A tale as old as time, a company launches a new initiative.  There’s energy, excitement, a townhall meeting and possibly a slide deck.  If you’re lucky there’s training and structure to follow.  

The message is clear and concise; “This time we’re serious, this our focus for Twenty Twenty-Name your Year!”  Yet six months later, the organization quietly drifts back to old habits, the confetti is swept away and the strobe lights boxed up for the next big launch. 

Why do we keep going around this same change management mountain? 

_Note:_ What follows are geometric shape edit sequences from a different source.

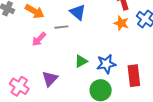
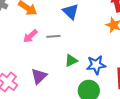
gray line: (61, 27) -> (53, 36), moved

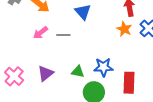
green triangle: (71, 61) -> (78, 72), moved, turned 32

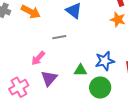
pink arrow: (41, 33) -> (38, 58), moved
pink cross: (14, 76) -> (19, 87), turned 30

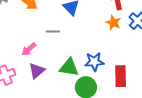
green triangle: (80, 70) -> (69, 67), size x1.5

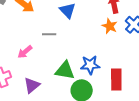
purple triangle: (37, 71) -> (32, 85), moved

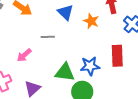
orange star: (110, 26) -> (91, 21), moved
red rectangle: (116, 80) -> (117, 56), moved

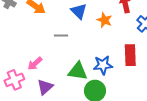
pink arrow: (24, 55) -> (35, 64), moved

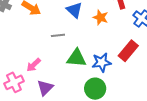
red rectangle: (130, 55) -> (128, 51), turned 45
green triangle: (78, 71) -> (76, 58), moved

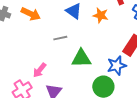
blue star: (102, 62) -> (117, 66), moved

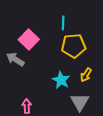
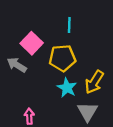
yellow pentagon: (73, 46) -> (62, 58), moved
yellow arrow: (86, 75) -> (94, 82), size x1.5

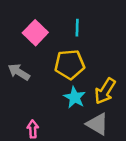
pink square: (32, 43) -> (35, 33), moved
gray triangle: (87, 112) -> (97, 124), turned -30

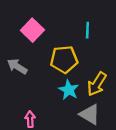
cyan line: (77, 28) -> (87, 30), moved

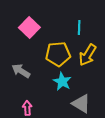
gray arrow: (17, 66) -> (21, 71), moved
yellow arrow: (97, 84) -> (88, 55), moved

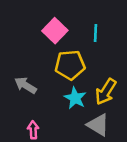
pink square: (29, 27) -> (55, 31), moved
yellow arrow: (88, 55) -> (106, 92), moved

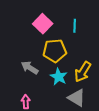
gray arrow: (25, 85) -> (30, 68), moved

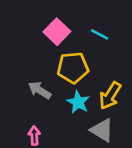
cyan line: (75, 26) -> (99, 34), turned -64

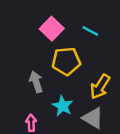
gray arrow: (40, 90) -> (36, 82), turned 40
cyan star: (78, 102) -> (63, 106), moved

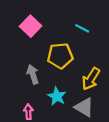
pink square: (52, 29) -> (31, 26), moved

It is rarely because people are resistant, or the strategy was flawed.  It’s almost never because the tools didn’t work.  Change stalls when leadership behavior doesn’t change!   

The Credibility Gap

When leaders say things like: “Continuous Improvement is a priority,” or “We need problem-solving at every level,” or “We want front line ownership,” but the leaders’ calendars, questions, and follow-up remain the same as pre-initiative days, people notice!

As leaders we must remember, people don’t follow announcements, they follow signals.  The strongest signal in any organization is what we as leaders consistently pay attention to.  

  • If production numbers get more attention than improvement work
  • If firefighting gets more recognition than root cause analysis
  • If urgency overrides reflection every time 

The signal they are receiving is this; “Nothing has changed, old habits still rule the day!”

Why this happens

Most leaders genuinely want change, but we underestimate one critical truth: 

You cannot layer a new initiative on top of old leadership routines and expect different results.  Insert Albert Eintein quote here!  

As leaders, there are areas we must align and adjust: 

  • What we review. In a changed environment, our focus will be different. 
  • What we ask about.  If our new focus is instilling a culture of continuous improvement, only asking about production numbers will do nothing to change or advance the culture. 
  • What we reward. Rewards help drive behaviors, however is what we are rewarding driving the behavior we are looking for? 
  • How we spend our time.  Culture change requires that a leader spend time building habits that will support the desired change in the organization.  

Failure to make adjustments in these areas will result in the organization defaulting back to what it knows.  The culture does not revert because people are unwilling, but because the system hasn’t changed.  

The Hard Question for Change Leaders in any Organization

If your improvement effort is losing momentum, ask yourself: 

  1. Have leadership behaviors changed or just the messaging? 

Sustainable change doesn’t start with tools; it starts when leadership habits reflect stated priorities. Until the alignment exists, old habits won’t just linger, they’ll win.